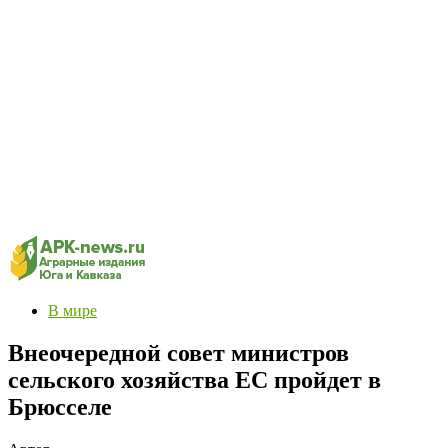
В мире
Внеочередной совет министров
сельского хозяйства ЕС пройдет в
Брюсселе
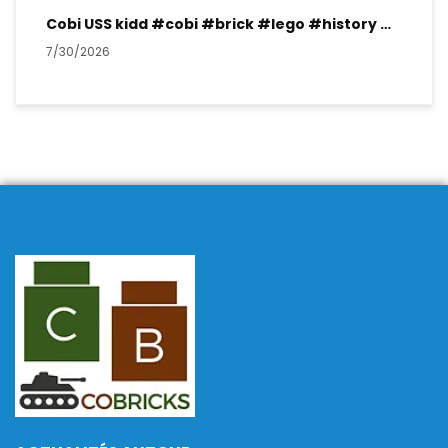
Cobi USS kidd #cobi #brick #lego #history #ww2
7/30/2026
7/2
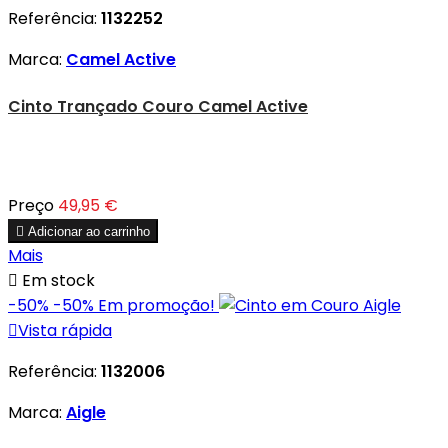
Referência:
1132252
Marca:
Camel Active
Cinto Trançado Couro Camel Active
Preço
49,95 €

Adicionar ao carrinho
Mais

Em stock
-50%
-50%
Em promoção!

Vista rápida
Referência:
1132006
Marca:
Aigle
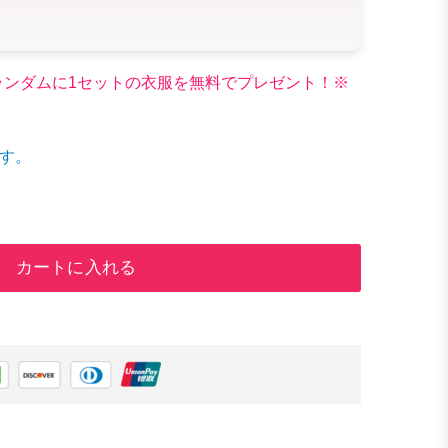
文でランダムに1セットの衣服を無料でプレゼント！※
す。
カートに入れる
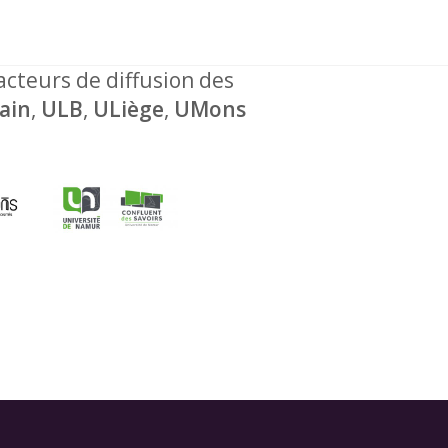
 acteurs de diffusion des
ain
,
ULB
,
ULiège
,
UMons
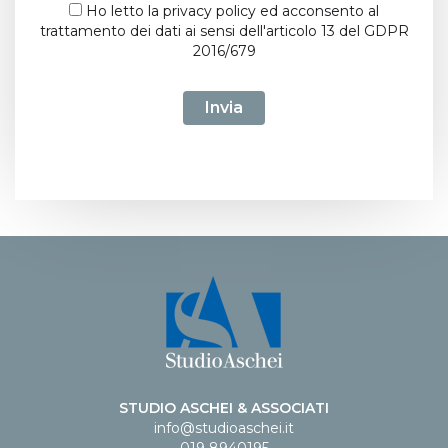
Ho letto la
privacy policy
ed acconsento al
trattamento dei dati ai sensi dell'articolo 13 del GDPR
2016/679
Invia
STUDIO ASCHEI & ASSOCIATI
info@studioaschei.it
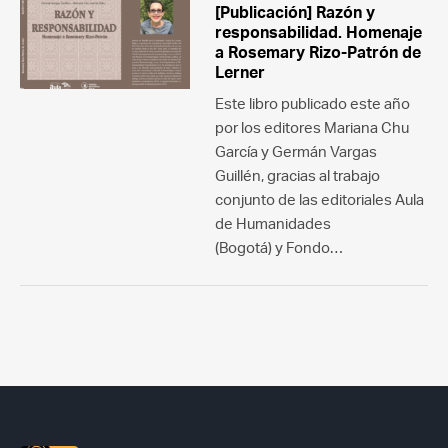
[Publicación] Razón y
responsabilidad. Homenaje
a Rosemary Rizo-Patrón de
Lerner
Este libro publicado este año
por los editores Mariana Chu
García y Germán Vargas
Guillén, gracias al trabajo
conjunto de las editoriales Aula
de Humanidades
(Bogotá) y Fondo…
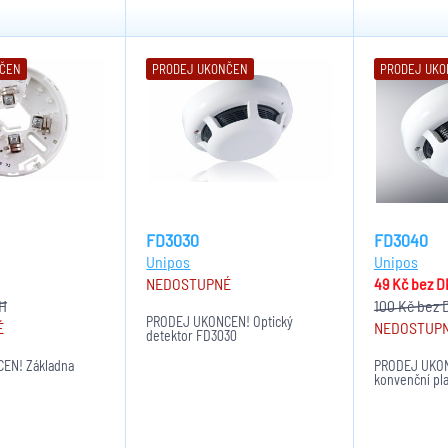
NČEN
PRODEJ UKONČEN
PRODEJ UK
FD3030
FD3040
Unipos
Unipos
NEDOSTUPNÉ
49 Kč
bez D
H
100 Kč
bez 
PRODEJ UKONČEN! Optický
É
NEDOSTUP
detektor FD3030
EN! Základna
PRODEJ UKON
konvenční pl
---
# [Exercise details]
Copy only this, please: the line with "Guillén, gracias al trabajo" and every line after it through the end of the data, with no pictures.

# [Exercise result]
Guillén, gracias al trabajo
conjunto de las editoriales Aula
de Humanidades
(Bogotá) y Fondo…
NČEN
PRODEJ UKONČEN
PRODEJ UK
FD3030
FD3040
Unipos
Unipos
NEDOSTUPNÉ
49 Kč
bez D
H
100 Kč
bez 
PRODEJ UKONČEN! Optický
É
NEDOSTUP
detektor FD3030
EN! Základna
PRODEJ UKON
konvenční pl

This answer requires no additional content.